Task objective:
Could you filter the records below down to the lines that include the word "oder"?

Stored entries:

* * * * * * * * *

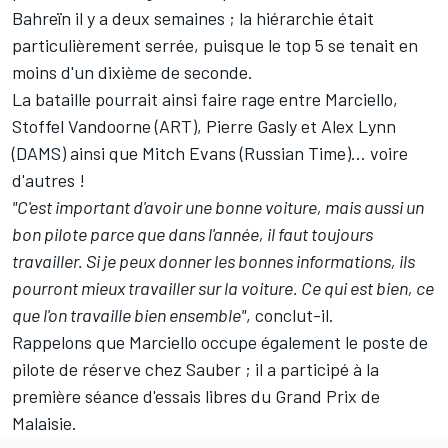
Bahreïn il y a deux semaines ; la hiérarchie était
particulièrement serrée, puisque le top 5 se tenait en
moins d'un dixième de seconde.
La bataille pourrait ainsi faire rage entre Marciello,
Stoffel Vandoorne (ART), Pierre Gasly et Alex Lynn
(DAMS) ainsi que Mitch Evans (Russian Time)... voire
d'autres !
"C'est important d'avoir une bonne voiture, mais aussi un
bon pilote parce que dans l'année, il faut toujours
travailler. Si je peux donner les bonnes informations, ils
pourront mieux travailler sur la voiture. Ce qui est bien, ce
que l'on travaille bien ensemble"
, conclut-il.
Rappelons que Marciello occupe également le poste de
pilote de réserve chez Sauber ; il a participé à la
première séance d'essais libres du Grand Prix de
Malaisie.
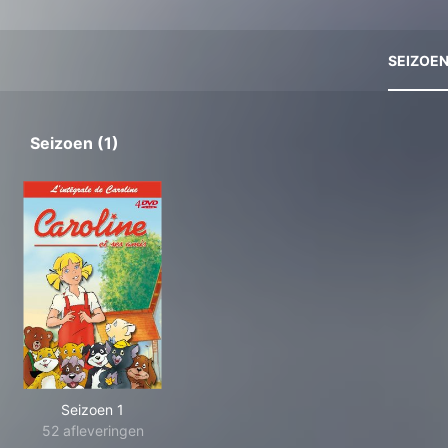
SEIZOE
Seizoen (1)
Seizoen 1
52 afleveringen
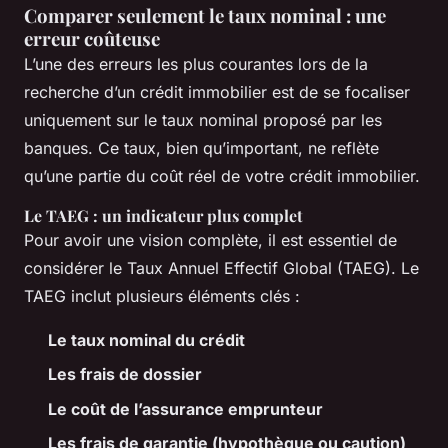
Comparer seulement le taux nominal : une
erreur coûteuse
L’une des erreurs les plus courantes lors de la
recherche d’un crédit immobilier est de se focaliser
uniquement sur le taux nominal proposé par les
banques. Ce taux, bien qu’important, ne reflète
qu’une partie du coût réel de votre crédit immobilier.
Le TAEG : un indicateur plus complet
Pour avoir une vision complète, il est essentiel de
considérer le Taux Annuel Effectif Global (TAEG). Le
TAEG inclut plusieurs éléments clés :
Le taux nominal du crédit
Les frais de dossier
Le coût de l’assurance emprunteur
Les frais de garantie (hypothèque ou caution)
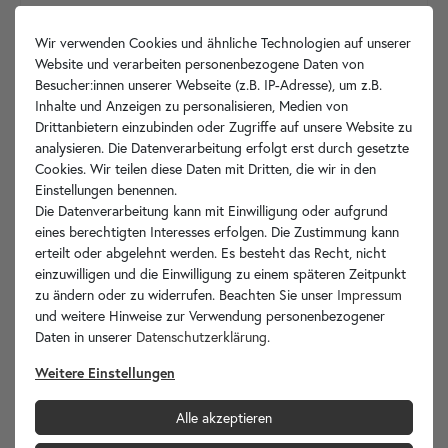
Wir verwenden Cookies und ähnliche Technologien auf unserer
Website und verarbeiten personenbezogene Daten von
Besucher:innen unserer Webseite (z.B. IP-Adresse), um z.B.
Inhalte und Anzeigen zu personalisieren, Medien von
Drittanbietern einzubinden oder Zugriffe auf unsere Website zu
analysieren. Die Datenverarbeitung erfolgt erst durch gesetzte
Cookies. Wir teilen diese Daten mit Dritten, die wir in den
Einstellungen benennen.
Die Datenverarbeitung kann mit Einwilligung oder aufgrund
eines berechtigten Interesses erfolgen. Die Zustimmung kann
erteilt oder abgelehnt werden. Es besteht das Recht, nicht
einzuwilligen und die Einwilligung zu einem späteren Zeitpunkt
zu ändern oder zu widerrufen. Beachten Sie unser
Impressum
und weitere Hinweise zur Verwendung personenbezogener
Daten in unserer
Daten­schutz­erklärung
.
Weitere Einstellungen
Alle akzeptieren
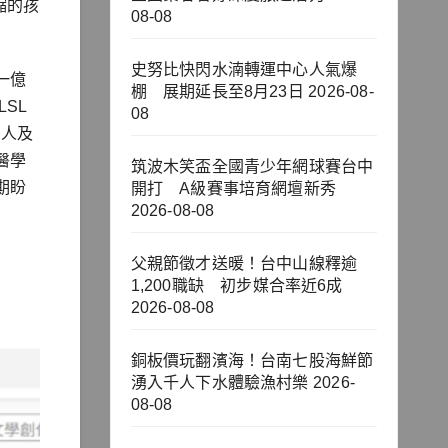
縮的孩
08-08
史努比快閃水湳轉運中心人氣爆
一億
棚 展期延長至8月23日
2026-08-
SL
08
名人及
醫學
筑波木笑盃全國青少年網球賽台中
期盼
開打 A級賽事培育網壇新秀
2026-08-08
父親節徵才送暖！台中山線釋逾
1,200職缺 初步媒合率近6成
2026-08-08
銅板價玩翻濱海！台南七股海鮮節
湧入千人下水體驗漁村樂
2026-
08-08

* * * * * * * * *

Task solution:
Drittanbietern einzubinden oder Zugriffe auf unsere Website zu
Die Datenverarbeitung kann mit Einwilligung oder aufgrund
erteilt oder abgelehnt werden. Es besteht das Recht, nicht
zu ändern oder zu widerrufen. Beachten Sie unser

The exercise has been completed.